Simple Airway Adjuncts

Two simple airway adjuncts are commonly available:

Nasopharyngeal airway

This device is designed to be inserted via the nostril into the back of the mouth, with the aim of creating a patent passage behind the tongue. Traditional teaching about sizing this device included choosing a size similar to that of the patient’s little finger, and similar in length to the distance from the tragus to the tip of the nose. These teachings have fallen out of favour and now the device should be compared with the patient’s nostril internal diameter to find an appropriate size.

The device should be inspected to ensure it is patent. It should have a large flange to prevent aspiration. If there is not a large enough flange, then a safety pin should be inserted through the end of the airway. Care should be taken to ensure that a suction catheter could still be passed down the lumen of the device. Lubrication (with a water-based gel) should be applied to the outside of the device.
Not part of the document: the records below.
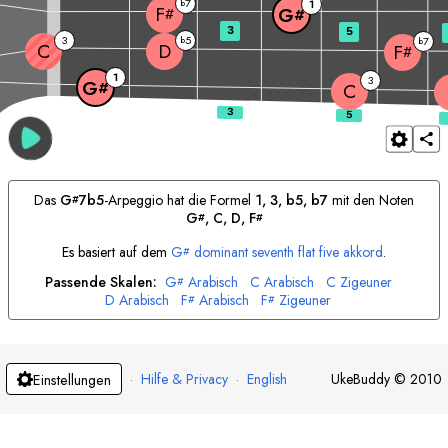
7
b
1
F
G
#
#
3
5
3
5
b
7
b
C
D
F
#
1
3
G
#
C
Das
G
7b5
-Arpeggio hat die Formel
1, 3, b5, b7
mit den Noten
#
G
, 
C
, 
D
, 
F
#
#
Es basiert auf dem
G
dominant seventh flat five akkord
.
#
Passende Skalen:
G
Arabisch
C
Arabisch
C
Zigeuner
#
D
Arabisch
F
Arabisch
F
Zigeuner
#
#
·
Hilfe & Privacy
·
English
UkeBuddy
©
2010
Einstellungen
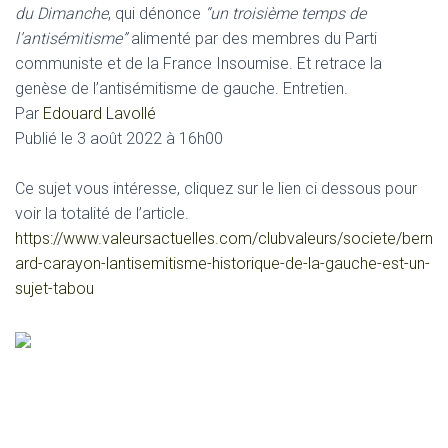
du Dimanche
, qui dénonce
“un troisième temps de
l’antisémitisme”
alimenté par des membres du Parti
communiste et de la France Insoumise. Et retrace la
genèse de l’antisémitisme de gauche. Entretien.
Par
Edouard Lavollé
Publié le 3 août 2022 à 16h00
Ce sujet vous intéresse, cliquez sur le lien ci dessous pour
voir la totalité de l’article.
https://www.valeursactuelles.com/clubvaleurs/societe/bern
ard-carayon-lantisemitisme-historique-de-la-gauche-est-un-
sujet-tabou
If this is not available, then use the player’s own saliva.

Many rugby players will have previously sustained nasal trauma and therefore the nose should be inspected to determine which nostril is most likely to allow passage of this airway.

The nasopharyngeal airway is then inserted along the floor of the nose (i.e. at approximately 90 degrees to the face) – note it should not be inserted “up” the nose. Mild resistance may be felt – this is likely to be the nasal turbinates and is easily overcome by gently rotating the airway. Once inserted, the airway should be reassessed. Care should be taken when inserting this device as it can cause epistaxis, which can worsen the airway problem.

Insertion of a nasopharyngeal airway

Oropharyngeal airway (OPA)

The oropharyngeal airway is designed to be inserted via the mouth, with the rigid plastic passing beyond the tongue, lifting it forward, creating a patent airway.

There are several ways to size an oropharyngeal airway. These techniques are all acceptable and all achieve the same endpoint, which is to choose a device that is long enough to successfully create a passage behind the tongue, without be so long that it causes laryngospasm.

Sizing of OPA: incisors to the angle of the mandible

Previous teaching has been that in the adult population the device is carefully inserted “upside down” and then rotated through 180 degrees. Newer teaching is that the device is inserted under direct vision the “right way up”, using a tongue depressor or laryngoscope blade to lift the tongue forward. The device should be inserted with great care since it is easy to inadvertently cause trauma to the soft or hard palate. Once inserted, the airway must be reassessed.

OPA insertion inverted technique

OPA insertion direct technique with tongue depression

Naso or Oropharyngeal airway?

To tolerate an oropharyngeal airway, the player must be deeply unconscious. If this is not the case, there is a significant risk of the patient vomiting, compounding any airway problems. A nasopharyngeal airway is much better tolerated but may not be as successful at opening the airway. A decision must be reached in each case about which device should be used.

If a patient does not tolerate a jaw thrust, then it is most unlikely they will tolerate an oropharyngeal airway. In this case a nasopharyngal airway would be more appropriate.